What I want to offer is what I call more mindful eating, perhaps “informal” mindful eating as opposed to formal mindful eating. Especially during the stress and extra food of the holidays, that Halloween to New Year stretch when we are more likely to eat mindlessly than mindfully. Here are six simple guidelines to keep in mind to discern between mindless and (more) mindful eating, and bring our bodies and minds back together.

What is Mindful Eating?

Mindful eating, or conscious eating, is the practice of being fully attentive to your food, your feelings, your hunger, and your satiety cues. It’s about eating consciously, engaging all senses, and acknowledging responses, feelings, and physical cues like hunger or fullness.

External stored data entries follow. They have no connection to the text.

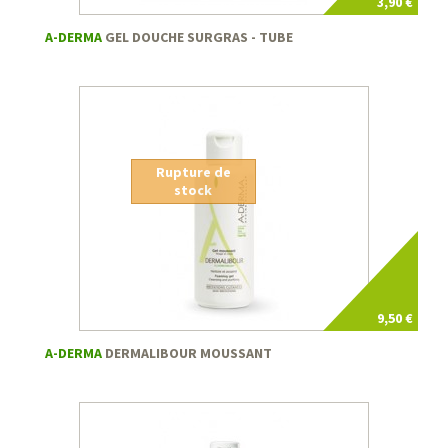
3,90 €
A-DERMA
GEL DOUCHE SURGRAS - TUBE
Rupture de
stock
9,50 €
A-DERMA
DERMALIBOUR MOUSSANT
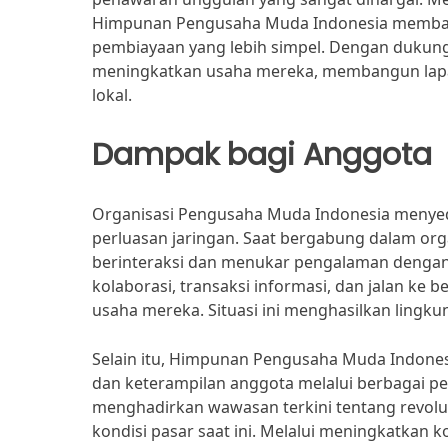
Himpunan Pengusaha Muda Indonesia memban
pembiayaan yang lebih simpel. Dengan dukun
meningkatkan usaha mereka, membangun lapa
lokal.
Dampak bagi Anggota
Organisasi Pengusaha Muda Indonesia menyed
perluasan jaringan. Saat bergabung dalam or
berinteraksi dan menukar pengalaman dengan 
kolaborasi, transaksi informasi, dan jalan 
usaha mereka. Situasi ini menghasilkan ling
Selain itu, Himpunan Pengusaha Muda Indone
dan keterampilan anggota melalui berbagai pel
menghadirkan wawasan terkini tentang revolu
kondisi pasar saat ini. Melalui meningkatkan 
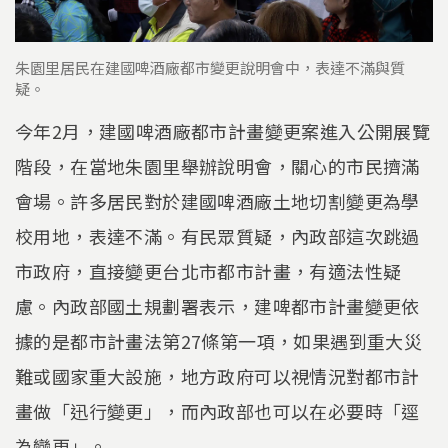
朱園里居民在建國啤酒廠都市變更說明會中，表達不滿與質
疑。
今年2月，建國啤酒廠都市計畫變更案進入公開展覽
階段，在當地朱園里舉辦說明會，關心的市民擠滿
會場。許多居民對於建國啤酒廠土地切割變更為學
校用地，表達不滿。有民眾質疑，內政部這次跳過
市政府，直接變更台北市都市計畫，有適法性疑
慮。內政部國土規劃署表示，建啤都市計畫變更依
據的是都市計畫法第27條第一項，如果遇到重大災
難或國家重大設施，地方政府可以視情況對都市計
畫做「迅行變更」，而內政部也可以在必要時「逕
為變更」。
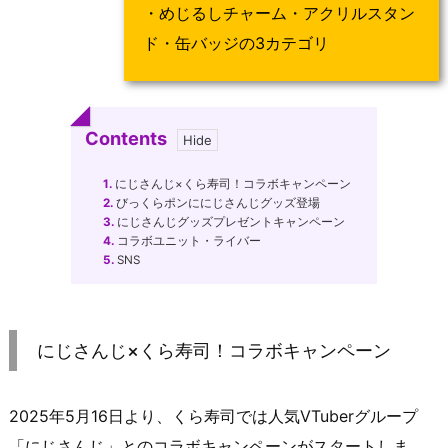
・めじるしチャーム・アクリルスタン
ド・缶バッジの3カテゴリ
Contents
1.
にじさんじ×くら寿司！コラボキャンペーン
2.
びっくらポンににじさんじグッズ登場
3.
にじさんじグッズプレゼントキャンペーン
4.
コラボユニット・ライバー
5.
SNS
にじさんじ×くら寿司！コラボキャンペーン
2025年5月16日より、くら寿司では人気VTuberグループ
「にじさんじ」とのコラボキャンペーンがスタートしま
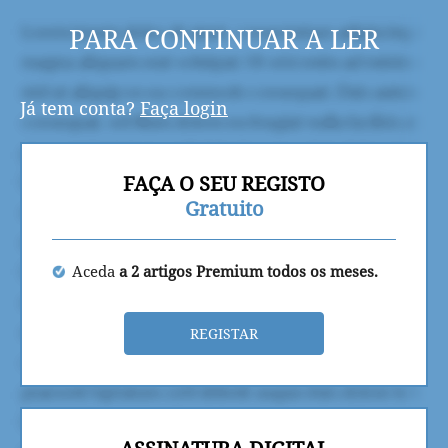
PARA CONTINUAR A LER
Já tem conta?
Faça login
FAÇA O SEU REGISTO
Gratuito
Aceda
a 2 artigos Premium todos os meses.
REGISTAR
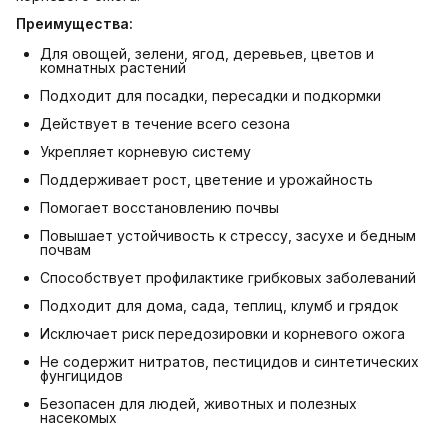
Преимущества:
Для овощей, зелени, ягод, деревьев, цветов и
комнатных растений
Подходит для посадки, пересадки и подкормки
Действует в течение всего сезона
Укрепляет корневую систему
Поддерживает рост, цветение и урожайность
Помогает восстановлению почвы
Повышает устойчивость к стрессу, засухе и бедным
почвам
Способствует профилактике грибковых заболеваний
Подходит для дома, сада, теплиц, клумб и грядок
Исключает риск передозировки и корневого ожога
Не содержит нитратов, пестицидов и синтетических
фунгицидов
Безопасен для людей, животных и полезных
насекомых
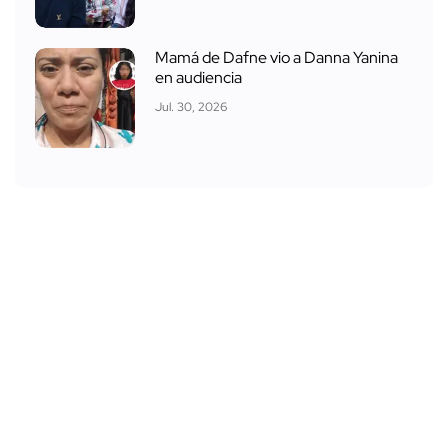
Mamá de Dafne vio a Danna Yanina
en audiencia
Jul. 30, 2026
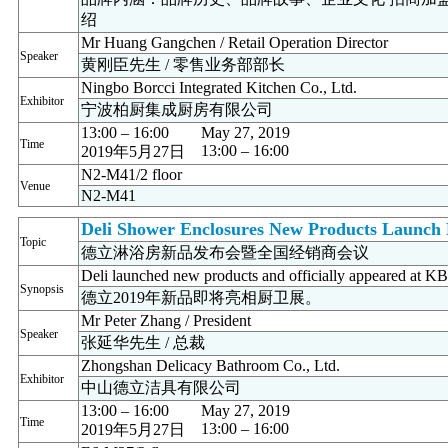
绍
Mr Huang Gangchen / Retail Operation Director
Speaker
黄刚臣先生 / 零售业务部部长
Ningbo Borcci Integrated Kitchen Co., Ltd.
Exhibitor
宁波柏厨集成厨房有限公司
13:00 – 16:00
May 27, 2019
Time
13:00 – 16:00
2019年5月27日
N2-M41/2 floor
Venue
N2-M41
Deli Shower Enclosures New Products Launch E
Topic
德立淋浴房新品发布会暨全国经销商会议
Deli launched new products and officially appeared at 
Synopsis
德立2019年新品即将亮相厨卫展。
Mr Peter Zhang / President
Speaker
张延华先生 / 总裁
Zhongshan Delicacy Bathroom Co., Ltd.
Exhibitor
中山德立洁具有限公司
13:00 – 16:00
May 27, 2019
Time
13:00 – 16:00
2019年5月27日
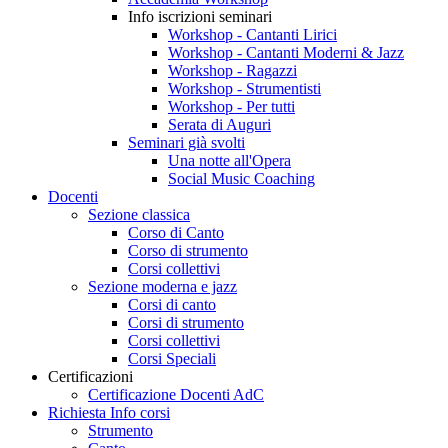
Info iscrizioni seminari
Workshop - Cantanti Lirici
Workshop - Cantanti Moderni & Jazz
Workshop - Ragazzi
Workshop - Strumentisti
Workshop - Per tutti
Serata di Auguri
Seminari già svolti
Una notte all'Opera
Social Music Coaching
Docenti
Sezione classica
Corso di Canto
Corso di strumento
Corsi collettivi
Sezione moderna e jazz
Corsi di canto
Corsi di strumento
Corsi collettivi
Corsi Speciali
Certificazioni
Certificazione Docenti AdC
Richiesta Info corsi
Strumento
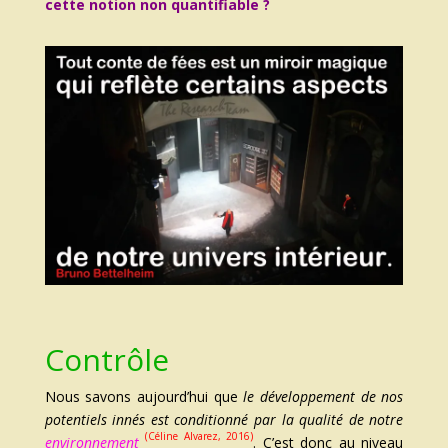
cette notion non quantifiable ?
Contrôle
Nous savons aujourd’hui que
le développement de nos
potentiels innés est conditionné par la qualité de notre
(Céline Alvarez, 2016)
environnement
. C’est donc au niveau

Incorporating mindful eating habits into our daily routine isn’t just about eating slower or choosing healthy foods; it’s about nurturing a more intimate and conscious relationship with what we eat. By learning how to eat slower and more mindfully, we can not only enjoy our meals more but also become better attuned to our body’s needs, leading to improved well-being and satisfaction.

6 Ways to Practice Mindful Eating

Mindful eating helps in making healthier food choices and developing habits that benefit both physical and mental health. Here are six mindful eating tips to get started eating more mindfully:

1) Let your body catch up to your brain

Eating rapidly past full and ignoring your body’s signals vs. slowing down and stopping when your body says it’s full.

Slowing down is one of the best ways we can get our mind and body to communicate what we really need for nutrition. The body actually sends its satiation signal about 20 minutes after the brain, which is why we often unconsciously overeat. But, if we slow down, you can give your body a chance to catch up to your brain and hear the signals. Simple ways to slow down might include following many of your grandmother’s manners, like sitting down to eat, chewing each bite 25 times (or more), setting your fork down between bites, and all those old manners that are maybe not as pointless as they seemed. 

Ask yourself: What are some ways you can slow down eating and listen more deeply to your body’s signals?

2) Know your body’s personal hunger signals

Are you responding to an emotional want or responding to your body’s needs?

Often we listen first to our minds, but like many mindfulness practices, we might discover more wisdom by tuning into our bodies first. Rather than just eating when we get emotional signals, which may be different for each of us, be they stress, sadness, frustration, loneliness or even just boredom, we can listen to our bodies. Is your stomach growling, energy low, or feeling a little lightheaded? Too often, we eat when our mind tells us to, rather than our bodies. True mindful eating is actually listening deeply to our body’s signals for hunger.

Ask yourself: What are your body’s hunger signals, and what are your emotional hunger triggers?

3) Cultivate a mindful kitchen for mindful eating

Eating alone and randomly vs. eating with others at set times and places.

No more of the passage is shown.